The Parklife Football Hub Programme pilot is funded by The FA, Sheffield City Council and the Department for Culture Media and Sport in partnership with Sport England. The Premier League has committed funding to support the roll out of future hubs.
The hub, which is located to the south of the city will be known as St George’s Park (SGP) Sheffield Graves.
The entrance to St. George's Park Sheffield Graves
A second pilot hub, SGP Sheffield Thorncliffe, to the north of the city, will open in a month’s time. The hubs will serve as a focal point for grassroots football activity in the local area and offer greater access to player and coach development opportunities.
Local clubs and schools are the immediate beneficiaries and teams that will host home games from Graves have received an early taste of what is to come during pre-season training.
"Make no mistake, these hubs are the start of something big," said Martin Glenn, The FA’s chief executive.

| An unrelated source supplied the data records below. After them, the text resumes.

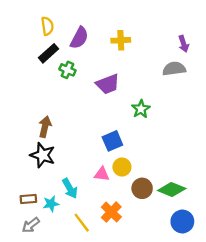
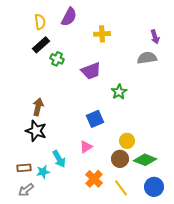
purple semicircle: (79, 38) -> (69, 17), moved
yellow circle: (122, 167) -> (127, 141), moved
pink triangle: (102, 174) -> (86, 147), turned -40
yellow line: (82, 223) -> (121, 188), moved

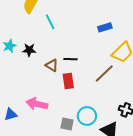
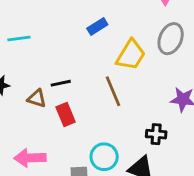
cyan line: (50, 22) -> (19, 39), turned -56
brown line: (104, 74) -> (113, 91), turned -55

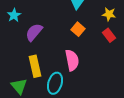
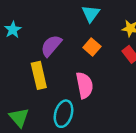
purple semicircle: (34, 32) -> (51, 46), moved
yellow rectangle: (35, 66) -> (39, 75), moved

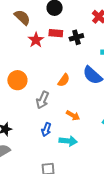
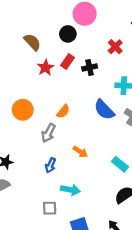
red rectangle: (56, 33) -> (67, 61), turned -64
orange semicircle: (64, 80) -> (63, 111), moved
cyan arrow: (68, 141) -> (70, 190), moved

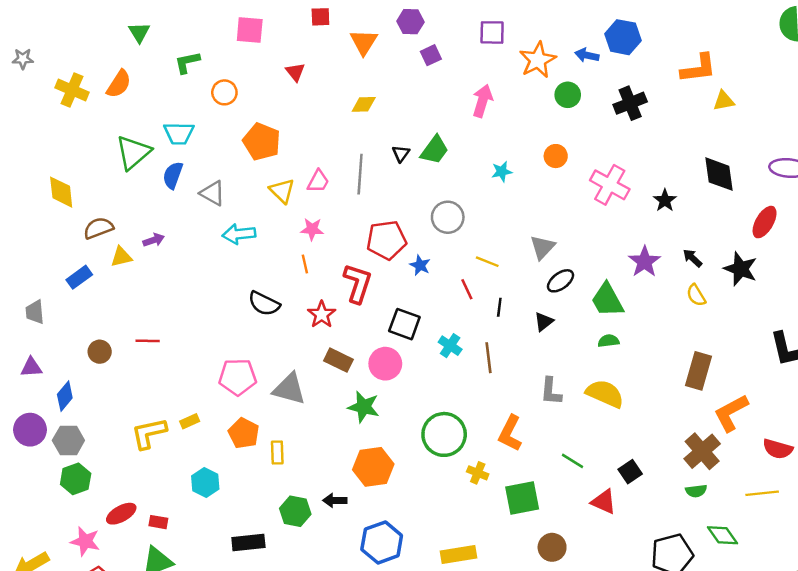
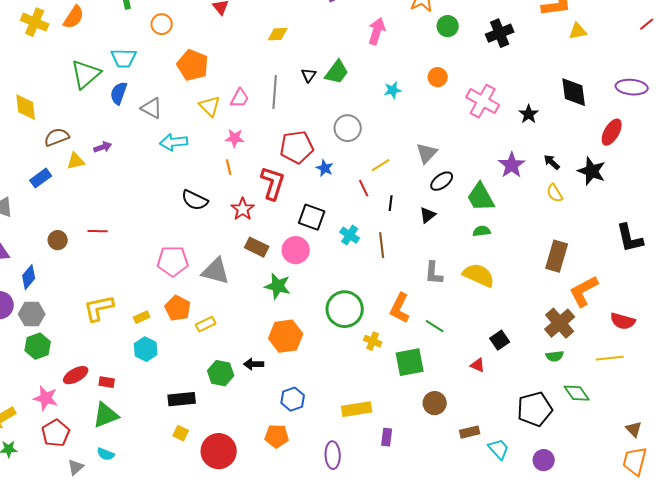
yellow line: (487, 262) -> (381, 165), turned -54
yellow rectangle: (190, 421) -> (142, 317), moved
yellow rectangle: (277, 452) -> (206, 324), turned 66
green line: (573, 461) -> (435, 326), moved
red triangle: (604, 502) -> (478, 365), size x0.7
blue hexagon: (382, 542) -> (293, 399), size x0.7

"The Sheffield centres mark the beginning of the end of a story all-too-familiar to the grassroots footballer of poor pitches, woefully inadequate changing facilities and a battle against the elements to get fixtures completed each winter.
"The FA alongside the DCMS, the Premier League and local partners will be investing £200m to replicate this model across the country with momentum already starting to grow."
SGP Sheffield Graves and SGP Sheffield Thorncliffe will host league matches for up to five resident clubs played on state-of-the-art 3G artificial grass pitches (AGPs) – which will combat the inevitable disruption caused by frozen and waterlogged surfaces during the harsh winter months.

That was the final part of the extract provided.